Back at the start of February, Jim put a limiter into the ETMX_L3_ESD OSEM filter banks to limit the output, hoping that it would minimize the number of ETMX glitches and subsequently locklosses(82608). To help us figure out if it did anything, I've taken a look at the amplitude distribution of the ETMX glitches that happen during our locks (the ones we don't lose lock during), comparing the amplitude distribution for the glitches we saw with the limiter on versus the ones that happened with it off.
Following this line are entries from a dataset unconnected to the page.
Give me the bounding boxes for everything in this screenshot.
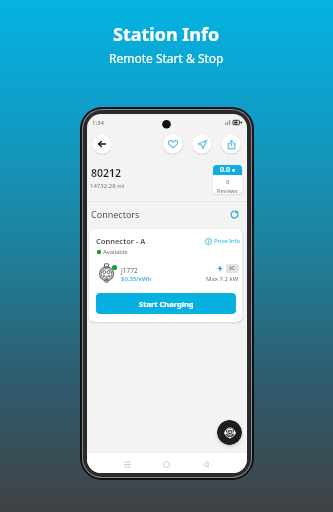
staticText: J1772 <box>121 266 138 275</box>
staticText: 80212 <box>91 166 122 180</box>
staticText: 0.0 <box>220 165 230 175</box>
staticText: Start Charging <box>139 299 194 309</box>
button[interactable]: Start Charging <box>96 293 236 314</box>
staticText: 14732.28 mi <box>90 182 125 190</box>
staticText: AC <box>229 265 236 272</box>
button[interactable]: Directions <box>192 134 212 154</box>
staticText: Reviews <box>217 187 238 194</box>
staticText: 0 <box>226 178 230 186</box>
staticText: 1:34 <box>92 119 104 127</box>
button[interactable]: Home <box>160 458 173 471</box>
button[interactable]: Recent apps <box>121 458 134 471</box>
button[interactable]: Share <box>221 134 241 154</box>
staticText: $0.35/kWh <box>121 275 152 283</box>
staticText: Connector - A <box>96 236 146 246</box>
staticText: Available <box>103 248 128 256</box>
staticText: Remote Start & Stop <box>109 50 224 66</box>
staticText: Price Info <box>214 237 241 245</box>
button[interactable]: Refresh <box>227 207 241 221</box>
button[interactable]: Back <box>199 458 212 471</box>
staticText: Max 7.2 kW <box>206 275 239 283</box>
button[interactable]: Add to favourites <box>163 134 183 154</box>
button[interactable]: 0.0 <box>213 165 242 194</box>
button[interactable]: Customer support <box>217 420 242 445</box>
staticText: Connectors <box>91 208 140 220</box>
staticText: Station Info <box>113 22 220 47</box>
button[interactable]: Back <box>92 134 112 154</box>
button[interactable]: Price Info <box>205 237 241 245</box>
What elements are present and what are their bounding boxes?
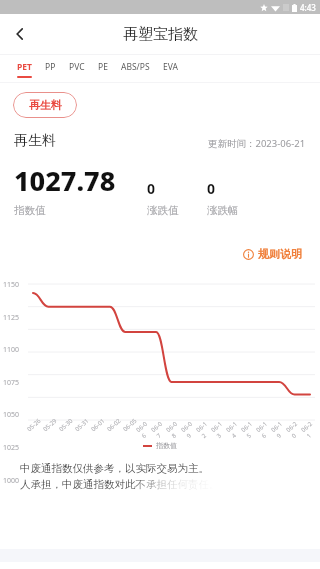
- staticText: 05-30: [57, 417, 75, 433]
- staticText: 更新时间：2023-06-21: [208, 137, 306, 150]
- staticText: 1027.78: [14, 162, 116, 199]
- staticText: 涨跌幅: [207, 204, 239, 217]
- staticText: 05-26: [25, 417, 43, 433]
- button[interactable]: Back: [0, 14, 40, 54]
- staticText: 1025: [3, 443, 20, 453]
- staticText: 06-14: [225, 418, 246, 440]
- staticText: 中废通指数仅供参考，以实际交易为主。: [20, 462, 209, 475]
- staticText: 指数值: [14, 204, 46, 217]
- staticText: 涨跌值: [147, 204, 179, 217]
- staticText: 4:43: [300, 2, 316, 13]
- staticText: 06-07: [150, 418, 172, 440]
- staticText: 06-02: [105, 417, 123, 433]
- staticText: 06-08: [165, 418, 186, 440]
- staticText: 06-20: [285, 418, 306, 440]
- button[interactable]: PET: [13, 55, 36, 78]
- button[interactable]: EVA: [159, 55, 182, 76]
- staticText: 再生料: [14, 132, 56, 150]
- staticText: 06-12: [195, 418, 216, 440]
- staticText: 再生料: [29, 98, 62, 112]
- staticText: 0: [147, 179, 156, 198]
- staticText: 1100: [3, 345, 20, 355]
- staticText: 06-19: [270, 418, 292, 440]
- staticText: 05-29: [41, 417, 59, 433]
- staticText: 06-15: [240, 418, 262, 440]
- staticText: PE: [98, 61, 108, 73]
- staticText: PVC: [69, 61, 85, 73]
- staticText: 06-21: [300, 418, 320, 440]
- staticText: 06-13: [210, 418, 232, 440]
- staticText: 05-31: [73, 417, 91, 433]
- staticText: 指数值: [156, 441, 177, 450]
- staticText: 1075: [3, 378, 20, 388]
- staticText: 06-05: [121, 417, 139, 433]
- staticText: 再塑宝指数: [123, 25, 198, 44]
- staticText: 06-06: [135, 418, 156, 440]
- staticText: 1000: [3, 476, 20, 486]
- staticText: 人承担，中废通指数对此不承担任何责任。: [20, 478, 220, 491]
- staticText: PP: [45, 61, 56, 73]
- staticText: 0: [207, 179, 216, 198]
- button[interactable]: PP: [41, 55, 60, 76]
- button[interactable]: 再生料: [13, 92, 77, 118]
- staticText: 1125: [3, 313, 20, 323]
- staticText: 06-16: [255, 418, 276, 440]
- staticText: EVA: [163, 61, 178, 73]
- staticText: 06-01: [89, 417, 107, 433]
- button[interactable]: ABS/PS: [117, 55, 154, 76]
- staticText: 1050: [3, 410, 20, 420]
- button[interactable]: PVC: [65, 55, 89, 76]
- button[interactable]: 规则说明: [239, 243, 306, 265]
- staticText: 1150: [3, 280, 20, 290]
- staticText: PET: [17, 61, 32, 73]
- staticText: 06-09: [180, 418, 202, 440]
- staticText: ABS/PS: [121, 61, 150, 73]
- button[interactable]: PE: [94, 55, 112, 76]
- staticText: 规则说明: [258, 247, 302, 261]
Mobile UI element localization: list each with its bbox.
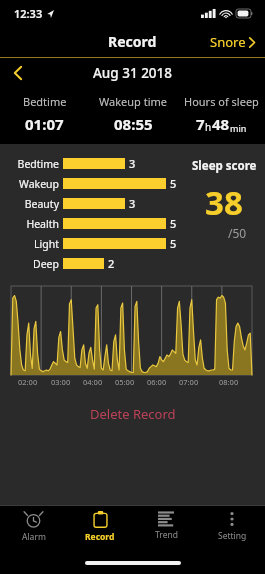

The three time periods I compared are the following (all about 9 days long):

Limiter off:
  • Jan25 14:12UTC - Feb3 16:28UTC
    • ~161 hours locked
    • ~1,000 ETMX glitches seen (6/hour locked)
  • Feb12 22:45UTC - Feb22 01:46UTC
    • ~137 hours locked
    • ~1,000 ETMX glitches seen (7/hour locked)

Limiter on:

  • Feb3 16:28UTC - Feb12 22:45UTC
    • ~152 hours locked
    • ~1,650 ETMX glitches seen (11/hour locked)
 
How I got this data (ignore if you don't care about the convoluted scripts I wrote):
For each stretch of time, I used minute trends of GRD_ISC_LOCK_STATE_N to grab all lock stretches based on whether we were in NLN that entire minute (so excluding the first and last minute of the lock). I then went through the lock stretches while looking at one of the L3 MASTER_OUT channels using second trends and grabbed any time where the min or max went above a reasonably low value, low enough that it would also catch small ETMX glitches. However, this method also catches any other time the OSEM was moving a lot, such as during earthquakes, so I then grabbed the raw data for that channel, and then ran that data plus the two seconds on either side through a high pass filter. This was a method we previously implemented into the lockloss tool to help us find ETMX glitches right before locklosses. Then I looked through the high passed data with scipy's signal.find_peaks and looked for peaks over a certain threshold and at least 25ms apart. Any peaks found were logged into a txt file. In matlab I used the ecdf function to calculate the cumulative distribution and plotted the data from the three stretches of time.
 
Looking at the results:
The plot shows that the two stretches of time where the limiter was off have similar distributions of glitch amplitude probabilities, so that's good to know they line up with each other well. Looking at the data set for when the limiter was on, the distribution differs - there was a higher probability of glitches occurring at all amplitudes as compared to when the limiters were off. This also generally lines up with what we see when we just look at the basic stats for each data stretch - even though all three sets are similar in the amount of hours locked, there were about 50% more ETMX glitches when limiters were on.
 
The limiter was turned back on yesterday (83158), so it'll be interesting to see if we get a similar distribution as before.